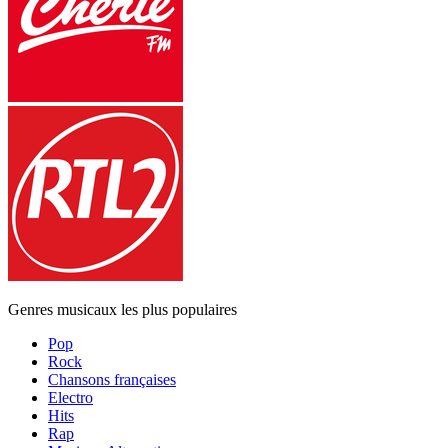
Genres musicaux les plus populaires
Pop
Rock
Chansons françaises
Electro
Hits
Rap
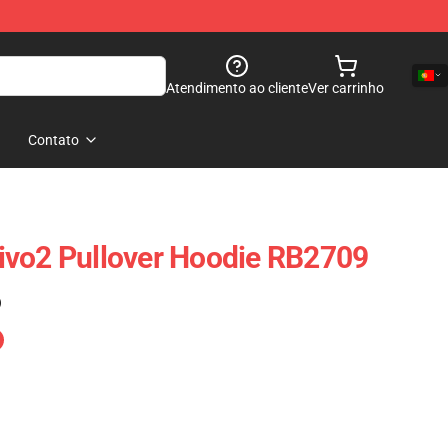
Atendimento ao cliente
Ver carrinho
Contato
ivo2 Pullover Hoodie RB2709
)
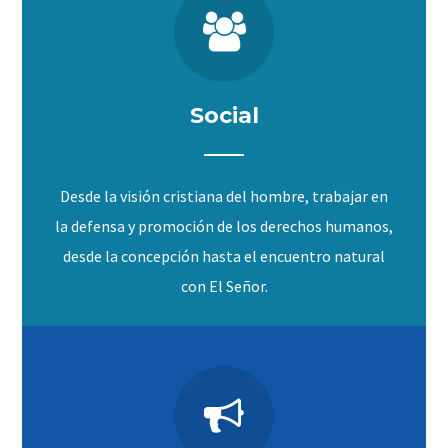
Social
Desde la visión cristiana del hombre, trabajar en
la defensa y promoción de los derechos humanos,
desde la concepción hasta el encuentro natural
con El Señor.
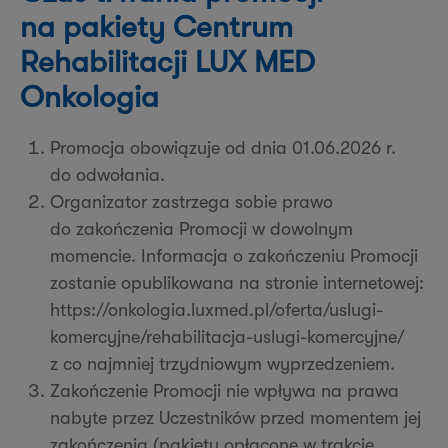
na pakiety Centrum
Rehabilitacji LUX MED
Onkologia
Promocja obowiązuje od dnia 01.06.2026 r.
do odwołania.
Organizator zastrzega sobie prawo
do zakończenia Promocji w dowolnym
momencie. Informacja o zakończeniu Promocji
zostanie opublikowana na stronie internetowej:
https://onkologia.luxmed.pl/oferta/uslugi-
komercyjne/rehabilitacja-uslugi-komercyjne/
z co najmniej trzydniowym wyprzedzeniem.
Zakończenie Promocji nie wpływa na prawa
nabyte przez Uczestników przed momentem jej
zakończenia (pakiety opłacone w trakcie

==

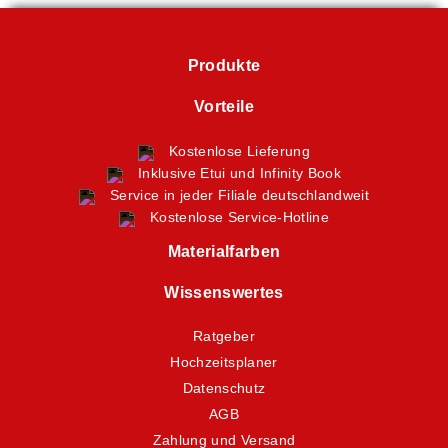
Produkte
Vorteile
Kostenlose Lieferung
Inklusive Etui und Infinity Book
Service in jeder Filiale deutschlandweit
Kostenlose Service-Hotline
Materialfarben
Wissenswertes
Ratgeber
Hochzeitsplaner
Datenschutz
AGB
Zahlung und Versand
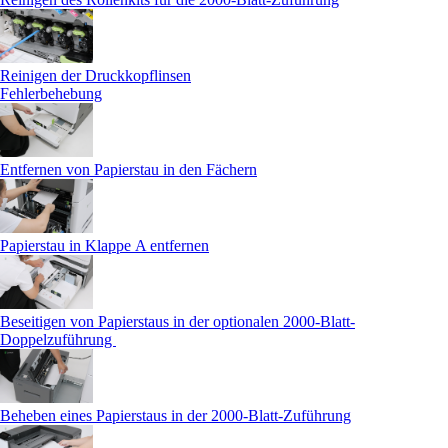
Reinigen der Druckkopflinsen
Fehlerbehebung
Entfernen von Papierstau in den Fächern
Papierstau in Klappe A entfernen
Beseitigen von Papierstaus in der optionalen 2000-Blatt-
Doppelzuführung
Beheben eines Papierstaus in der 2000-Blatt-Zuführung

==

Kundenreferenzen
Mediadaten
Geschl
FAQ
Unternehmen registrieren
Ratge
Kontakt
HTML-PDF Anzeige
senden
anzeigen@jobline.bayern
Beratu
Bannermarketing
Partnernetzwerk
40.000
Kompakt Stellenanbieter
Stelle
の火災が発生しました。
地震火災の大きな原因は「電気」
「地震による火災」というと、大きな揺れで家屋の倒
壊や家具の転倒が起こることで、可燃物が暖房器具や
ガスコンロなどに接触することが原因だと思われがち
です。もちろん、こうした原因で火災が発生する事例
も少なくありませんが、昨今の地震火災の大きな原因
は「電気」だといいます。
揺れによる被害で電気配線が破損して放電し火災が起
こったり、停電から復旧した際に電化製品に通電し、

• _DESCRIPTION OF THE TASK_: Within the data above, the lines from the one with "na pakiety Centrum" to the one with "momencie. Informacja o zakończeniu Promocji" must be repeated exactly; no other line belongs in the answer.

• _OUTPUT OF THE TASK_:
na pakiety Centrum
Rehabilitacji LUX MED
Onkologia
Promocja obowiązuje od dnia 01.06.2026 r.
do odwołania.
Organizator zastrzega sobie prawo
do zakończenia Promocji w dowolnym
momencie. Informacja o zakończeniu Promocji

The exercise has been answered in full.